----- DATA TO PROCESS

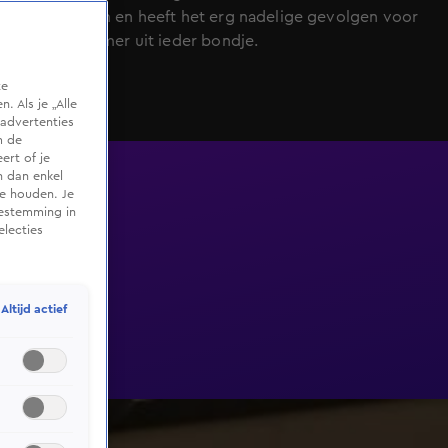
antwoorden en heeft het erg nadelige gevolgen voor
één deelnemer uit ieder bondje.
te
 Als je „Alle
advertenties
m de
ert of je
n dan enkel
te houden. Je
oestemming in
electies
Altijd actief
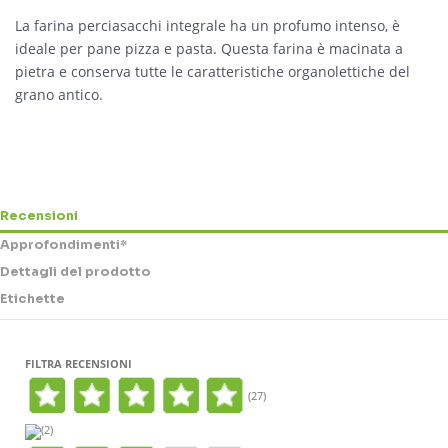
La farina perciasacchi integrale ha un profumo intenso, è
ideale per pane pizza e pasta. Questa farina è macinata a
pietra e conserva tutte le caratteristiche organolettiche del
grano antico.
Recensioni
Approfondimenti*
Dettagli del prodotto
Etichette
FILTRA RECENSIONI
(27)
(2)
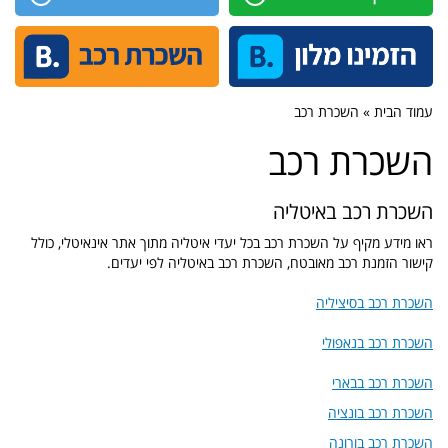
עמוד הבית » השכרת רכב
השכרת רכב
השכרת רכב באיטליה
ראו מידע מקיף על השכרת רכב בכל יעדי איטליה מתוך אתר אינאיטלי, כולל
קישור הזמנת רכב מאובטח, השכרת רכב באיטליה לפי יעדים.
השכרת רכב בסיציליה
השכרת רכב בנאפולי
השכרת רכב בבארי
השכרת רכב בונציה
השכרת רכב בורונה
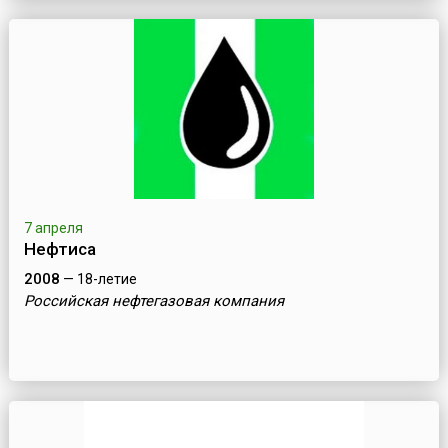
7 апреля
Нефтиса
2008
— 18-летие
Российская нефтегазовая компания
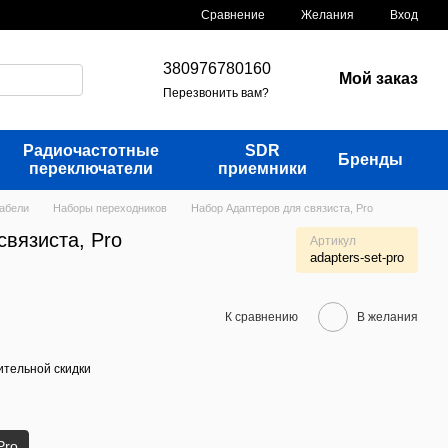
Сравнение
Желания
Вход
380976780160
Мой заказ
Перезвонить вам?
Радиочастотные
SDR
Бренды
переключатели
приемники
кабели
Наборы переходников
Набор Адаптеров для связиста, Pro
вязиста, Pro
Артикул
adapters-set-pro
К сравнению
В желания
тельной скидки
Pro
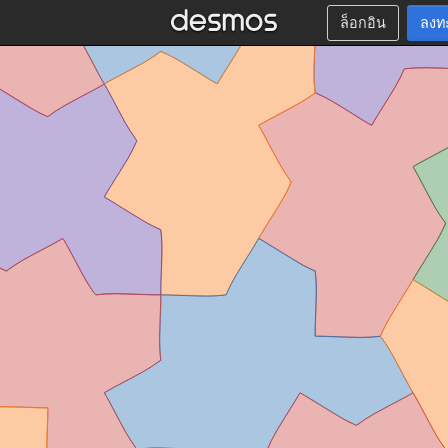
ล็อกอิน
ลงท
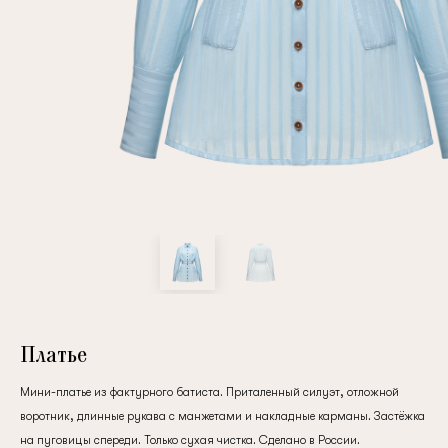
Повтор пароля
Дата рождения
Подписаться на обновления
Нажимая на кнопку "Регистрация", вы соглашаетесь с
условиями
политики конфиденциальности
Платье
Мини-платье из фактурного батиста. Приталенный силуэт, отложной
воротник, длинные рукава с манжетами и накладные карманы. Застёжка
Зарегистрированный
на пуговицы спереди. Только сухая чистка. Сделано в России.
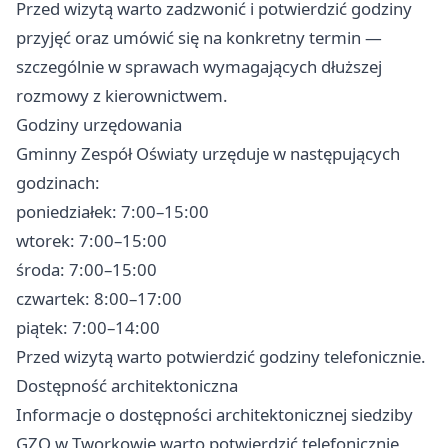
Przed wizytą warto zadzwonić i potwierdzić godziny
przyjęć oraz umówić się na konkretny termin —
szczególnie w sprawach wymagających dłuższej
rozmowy z kierownictwem.
Godziny urzędowania
Gminny Zespół Oświaty urzęduje w następujących
godzinach:
poniedziałek: 7:00–15:00
wtorek: 7:00–15:00
środa: 7:00–15:00
czwartek: 8:00–17:00
piątek: 7:00–14:00
Przed wizytą warto potwierdzić godziny telefonicznie.
Dostępność architektoniczna
Informacje o dostępności architektonicznej siedziby
GZO w Tworkowie warto potwierdzić telefonicznie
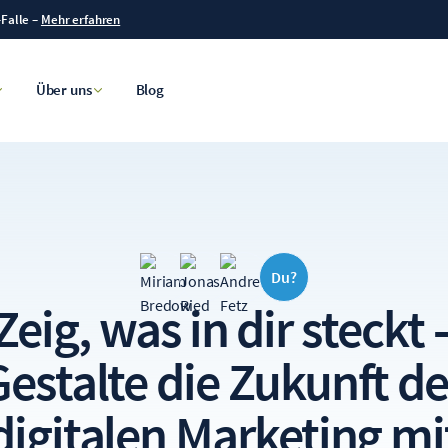
-Falle
–
Mehr erfahren
Über uns
Blog
Du?
Zeig, was in dir steckt
Gestalte die Zukunft de
digitalen Marketing mi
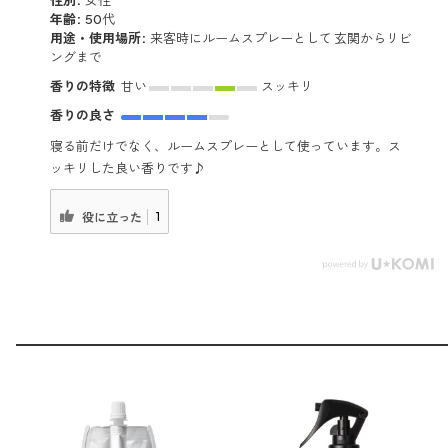
性別:
女性
年齢:
50代
用途・使用場所:
来客時にルームスプレーとして 玄関からリビ
ングまで
香りの特徴
甘い
スッキリ
香りの良さ
寝る前だけでなく、ルームスプレーとして使っています。ス
ッキリした良い香りです♪
1
役に立った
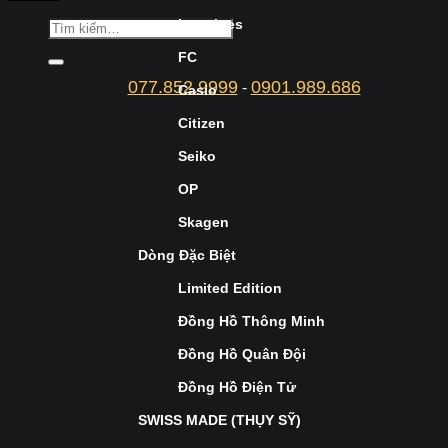
Longines
FC
077.852.9999
0901.989.686
-
Casio
Citizen
Seiko
OP
Skagen
Dòng Đặc Biệt
Limited Edition
Đồng Hồ Thông Minh
Đồng Hồ Quân Đội
Đồng Hồ Điện Tử
SWISS MADE (THỤY SỸ)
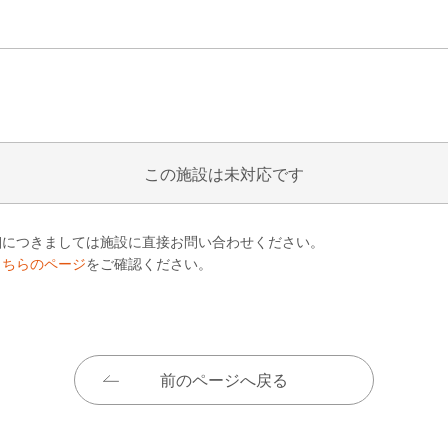
この施設は未対応です
細につきましては施設に直接お問い合わせください。
こちらのページ
をご確認ください。
前のページへ戻る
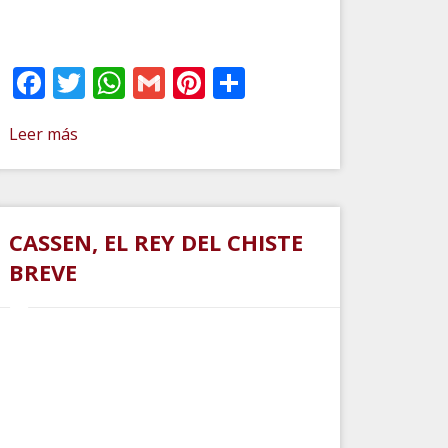
r
Facebook
Twitter
WhatsApp
Gmail
Pinterest
Compartir
Leer más
CASSEN, EL REY DEL CHISTE
BREVE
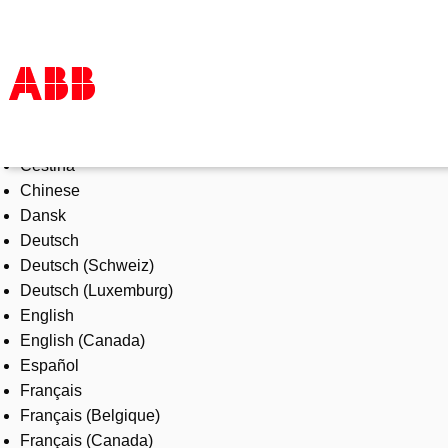
Select Language
Products & Solutions
Čeština
Industries
Chinese
Services
Dansk
About us
Deutsch
Where to buy
Deutsch (Schweiz)
Contact us
Deutsch (Luxemburg)
Careers
English
English (Canada)
Español
Français
Français (Belgique)
Français (Canada)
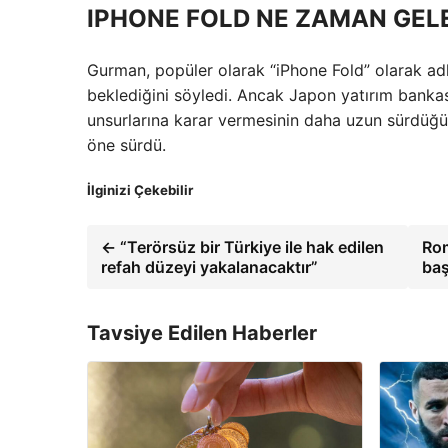
IPHONE FOLD NE ZAMAN GEL
Gurman, popüler olarak “iPhone Fold” olarak ad
beklediğini söyledi. Ancak Japon yatırım bankas
unsurlarına karar vermesinin daha uzun sürdüğü
öne sürdü.
İlginizi Çekebilir
← “Terörsüz bir Türkiye ile hak edilen
Rom
refah düzeyi yakalanacaktır”
baş
Tavsiye Edilen Haberler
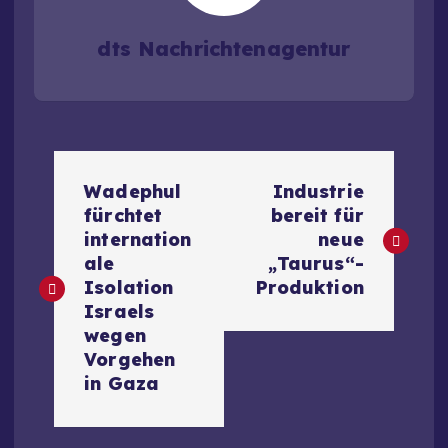
dts Nachrichtenagentur
B
Wadephul
Industrie
e
fürchtet
bereit für
internation
neue
i
ale
„Taurus“-
Isolation
Produktion
t
Israels
wegen
r
Vorgehen
in Gaza
a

----------

Give the number of lines in the records that contain the string "warto", and nothing besides.

> **ANSWER AREA**
3